We live in a digital age where it’s now easier than ever to leave the office and continue working from almost anywhere. But the ability to stay connected and productive has introduced a whole new dilemma: creating and maintaining a healthy balance between our work and home lives.

Work/life balance is a phrase that is frequently tossed around, and one that HR professionals confront time and again. While balancing life and work was once a fairly simple concept, as staff members left their jobs behind when they went home, technology has made it possible to stay in work mode for far longer than the average 9-5 timeframe.

People’s phones are pinging after hours. They’re answering emails, taking phone calls, doing research and more; all during the time when they should be winding down and spending quality time off the clock.  

The constant connection and lack of limitations puts many in the dreaded burn-out zone. This not only makes for miserable employees (and their families) but reduces productivity and results in more absences and sick days. Quite simply, we are seeing people having to call in sick to make up for the time when they should have been resting. And due to the scale of the issue, there are now frequent examples of legislation to protect employees from having to constantly be on the clock, setting the standard for HR departments and addresses potential issues before they start.

Work/life balance and legislation

While many countries leave policies up to the individual company, others are putting laws in force to ensure employees are extended the much-needed balance they need to stay sane. 

In France, larger companies (those with more than 50 employees), must give employees the right to disconnect. This means they don’t have to answer emails outside of regular office hours, allowing employees to relax at home. The country also has a 35-hour work week and prohibits working shifts in non-necessary roles between 9 pm and 6 am. The law has been upheld on a number of occasions, including fining Apple in 2013 for forcing workers to work overnight.

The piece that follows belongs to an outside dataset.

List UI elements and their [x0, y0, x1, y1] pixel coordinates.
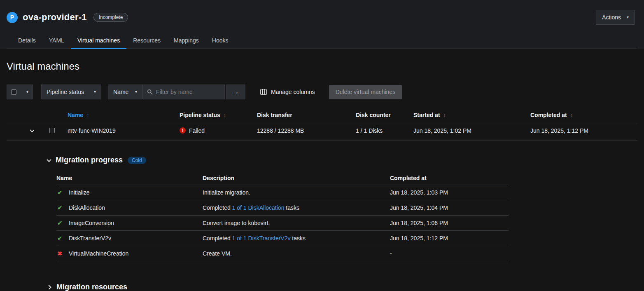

Germany forbids managers from reaching out to staff while they are on vacation. In fact, vehicle manufacturer Daimler offers their employees software that will actually delete any incoming work emails while on vacation. The program sends a notice to the sender and if it is an urgent matter, lets them know whom to contact instead of the employee on vacation.

Sweden, Denmark, Norway, Finland, and Iceland all have laws that require a minimum of 25 paid vacation days each year; in addition to public holidays. They also have a maximum work week of 48 hours. While that’s the maximum, most countries report lower work hours. For example, in Denmark, the average employee works 32.1 hours a week, while Finland reports an average of 36.2 hours a week.

The economic consequences of the Nordic laws are astonishing. Since employees tend to be better rested and happier when they have time to relax, they are more productive; and in turn, companies worldwide  have found that offering a family friendly workplace attracts more qualified candidates. In a recent US study, 88% of workers said they would take a lower paying job with flexible hours over a higher paying position with other types of benefits. This makes it clear that workers are not only savvy enough to understand the concept, but also so concerned about digital overspill that they are willing to sacrifice other perks in order to maintain a healthy balance.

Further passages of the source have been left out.